Root Mean Squared Error (RMSE) on test data = 18.3329


In [None]:
# Create a Random Forest Regression model
rfr = RandomForestRegressor(featuresCol="features", labelCol="ArrDelay")

# The different values of the Hyperparameters that the model will be trained with
grid = ParamGridBuilder().addGrid(rfr.maxDepth, [5,10,20,30]).addGrid(rfr.bootstrap, [True, False]).addGrid(rfr.minInfoGain, [0, 0.1]).addGrid(rfr.maxBins, [32,64]).build()

# An evaluator that will measure the performance of the model predicting the target variable is build
evaluator = RegressionEvaluator(
    labelCol="ArrDelay", predictionCol="prediction", metricName="rmse")

# With 5 folds Cross-validation, all the models created by the combination of the different hyperparameters values will be compared
# using the previously build evaluator
cv = CrossValidator(estimator=rfr, estimatorParamMaps=grid, evaluator=evaluator, numFolds=5, parallelism=6)

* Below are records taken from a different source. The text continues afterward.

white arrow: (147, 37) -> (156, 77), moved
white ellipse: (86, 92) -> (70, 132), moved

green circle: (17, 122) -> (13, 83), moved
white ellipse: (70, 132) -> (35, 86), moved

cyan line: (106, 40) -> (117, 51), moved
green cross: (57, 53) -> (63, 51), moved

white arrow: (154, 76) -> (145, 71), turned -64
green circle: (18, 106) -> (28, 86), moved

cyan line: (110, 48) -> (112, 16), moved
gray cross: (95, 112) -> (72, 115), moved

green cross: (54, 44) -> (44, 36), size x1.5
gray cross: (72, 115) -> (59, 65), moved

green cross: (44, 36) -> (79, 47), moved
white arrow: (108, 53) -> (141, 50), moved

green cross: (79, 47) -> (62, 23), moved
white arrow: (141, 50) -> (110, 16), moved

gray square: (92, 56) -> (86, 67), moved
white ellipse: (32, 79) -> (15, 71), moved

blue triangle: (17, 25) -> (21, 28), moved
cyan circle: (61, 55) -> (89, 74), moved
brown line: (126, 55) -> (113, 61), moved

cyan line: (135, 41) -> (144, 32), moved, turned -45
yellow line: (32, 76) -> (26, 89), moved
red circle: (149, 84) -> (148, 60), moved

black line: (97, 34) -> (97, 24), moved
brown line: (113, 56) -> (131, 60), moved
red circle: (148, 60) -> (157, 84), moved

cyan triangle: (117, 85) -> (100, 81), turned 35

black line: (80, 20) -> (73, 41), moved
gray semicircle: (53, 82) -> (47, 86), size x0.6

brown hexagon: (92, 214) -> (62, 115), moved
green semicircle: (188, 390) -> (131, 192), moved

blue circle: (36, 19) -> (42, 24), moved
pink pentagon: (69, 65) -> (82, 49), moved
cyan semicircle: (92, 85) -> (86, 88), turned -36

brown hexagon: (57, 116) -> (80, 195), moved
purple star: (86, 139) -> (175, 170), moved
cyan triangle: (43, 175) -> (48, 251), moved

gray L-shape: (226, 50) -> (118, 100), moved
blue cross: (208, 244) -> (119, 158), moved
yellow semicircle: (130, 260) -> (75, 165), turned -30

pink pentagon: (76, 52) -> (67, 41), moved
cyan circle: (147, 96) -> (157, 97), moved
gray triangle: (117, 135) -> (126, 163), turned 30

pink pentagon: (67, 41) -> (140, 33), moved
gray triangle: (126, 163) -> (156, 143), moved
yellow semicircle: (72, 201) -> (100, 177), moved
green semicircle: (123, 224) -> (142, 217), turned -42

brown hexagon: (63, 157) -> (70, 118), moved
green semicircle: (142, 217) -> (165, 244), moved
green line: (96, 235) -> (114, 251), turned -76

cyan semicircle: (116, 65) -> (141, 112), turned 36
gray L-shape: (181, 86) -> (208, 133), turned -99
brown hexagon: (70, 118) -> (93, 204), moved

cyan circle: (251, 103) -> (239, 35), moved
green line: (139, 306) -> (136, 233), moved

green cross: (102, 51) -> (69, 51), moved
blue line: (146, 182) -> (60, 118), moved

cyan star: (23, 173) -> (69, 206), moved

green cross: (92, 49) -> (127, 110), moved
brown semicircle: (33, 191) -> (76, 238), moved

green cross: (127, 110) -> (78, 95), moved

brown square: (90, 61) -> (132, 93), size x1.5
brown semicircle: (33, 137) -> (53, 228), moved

# Introduced the features columns in the training and test data
transformed = assembler.transform(training)
testT = assembler.transform(test)

# Trains the model with the transformed training data
cvModel = cv.fit(transformed)
print(cvModel.bestModel)

# The best model hyperparameters are printed
paramMap = cvModel.bestModel.extractParamMap()
for param, value in paramMap.items():
    print(f"{param.name}: {value}")
print(cvModel.avgMetrics)

# The best model is evaluated with the test data. 
rmse = evaluator.evaluate(cvModel.transform(testT))
print("Root Mean Squared Error (RMSE) on test data = %g" % rmse)

# To save the model
# cvModel.save(path="./best_model")

25/01/11 11:43:40 WARN DAGScheduler: Broadcasting large task binary with size 1282.3 KiB
25/01/11 11:43:40 WARN DAGScheduler: Broadcasting large task binary with size 1282.3 KiB
25/01/11 11:43:40 WARN DAGScheduler: Broadcasting large task binary with size 1229.2 KiB
25/01/11 11:43:40 WARN DAGScheduler: Broadcasting large task binary with size 1229.2 KiB
25/01/11 11:43:41 WARN DAGScheduler: Broadcasting large task binary with size 2.0 MiB
25/01/11 11:43:41 WARN DAGScheduler: Broadcasting large task binary with size 2.0 MiB
25/01/11 11:43:41 WARN DAGScheduler: Broadcasting large task binary with size 1374.2 KiB
25/01/11 11:43:41 WARN DAGScheduler: Broadcasting large task binary with size 1960.6 KiB
25/01/11 11:43:41 WARN DAGScheduler: Broadcasting large task binary with size 1960.6 KiB
25/01/11 11:43:42 WARN DAGScheduler: Broadcasting large task binary with size 1340.9 KiB
25/01/11 11:43:42 WARN DAGScheduler: Broadcasting large task binary with size 2.2 MiB
25/01/11 11:43:43 WARN DAGSche

RandomForestRegressionModel: uid=RandomForestRegressor_439dc33ce190, numTrees=20, numFeatures=12
bootstrap: False
cacheNodeIds: False
checkpointInterval: 10
featureSubsetStrategy: auto
featuresCol: features
impurity: variance
labelCol: ArrDelay
leafCol: 
maxBins: 64
maxDepth: 10
maxMemoryInMB: 256
minInfoGain: 0.0
minInstancesPerNode: 1
minWeightFractionPerNode: 0.0
numTrees: 20
predictionCol: prediction
seed: 5744811048762193986
subsamplingRate: 1.0
[np.float64(23.20031378978206), np.float64(22.611630917430222), np.float64(23.20031378978206), np.float64(22.611630917430222), np.float64(22.984514905586472), np.float64(22.628801399729156), np.float64(22.984514905586472), np.float64(22.628801399729156), np.float64(20.69843615245997), np.float64(19.67051731803977), np.float64(20.699490288167635), np.float64(19.674816622124855), np.float64(20.496954794137743), np.float64(19.60807058454845), np.float64(20.496949855069857), np.float64(19.637622754152055), np.float64(20.830288049740094), np.fl

In [None]:
# Create a  Gradient-Boosted Trees Regression model
gbtr = GBTRegressor(featuresCol="features", labelCol="ArrDelay")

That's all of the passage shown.